Josh Williams · Answer 1 · Wed Nov 22 2023 16:14:45 GMT+0800 (China Standard Time)

Hi Feng,
Thanks for raising this and using our library!
Yes you are correct, the pca_model_components is representing the eigenvectors of the covariance matrix. This is inhereted from the StatisticalModelBase class in the function create_pca_model (see statistical_model_base.py):

    # perform principal component analysis to train shape model
    self.pca_object, self.required_mode_number = self.do_pca(
      dataset, desired_variance
    )
    # get principal components (eigenvectors) and variances (eigenvalues)
    self.pca_model_components = self.pca_object.components_
    self.variance = self.pca_object.explained_variance_

Building on the jupyter notebook tutorial, you would get the three leading eigenvectors using:

eigenvectors_first_three = ssm_obj.pca_model_components[:3]

Hope that helps?

Best,
Josh

fengyasi · Answer 2 · Thu Nov 23 2023 10:45:16 GMT+0800 (China Standard Time)
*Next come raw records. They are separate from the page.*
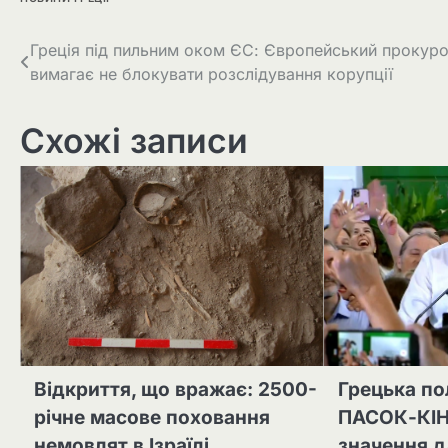
Греція під пильним оком ЄС: Європейський прокур
вимагає не блокувати розслідування корупції
Схожі записи
Відкриття, що вражає: 2500-
Грецька пол
річне масове поховання
ПАСОК-КІН
немовлят в Ізраїлі
значення д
Thanks for your kindly reply.
I have also tried another method, the link is [(https://github.com/morphomatics/morphomatics)], and the code is:

import pyvista as pv
from morphomatics.manifold import FundamentalCoords, util, DifferentialCoords, PointDistributionModel
from matplotlib.colors import ListedColormap
import matplotlib.pyplot as plt
import numpy as np
import morphomatics
from morphomatics.geom import Surface
from morphomatics.stats import StatisticalShapeModel
from morphomatics.manifold import FundamentalCoords

# import keras
# load surfaces
# mesh1 = pv.read('b1-1.obj')  # reference shape
# mesh2 = pv.read('Wrapping2.obj')  # Mapping shape 1, format should be .obj?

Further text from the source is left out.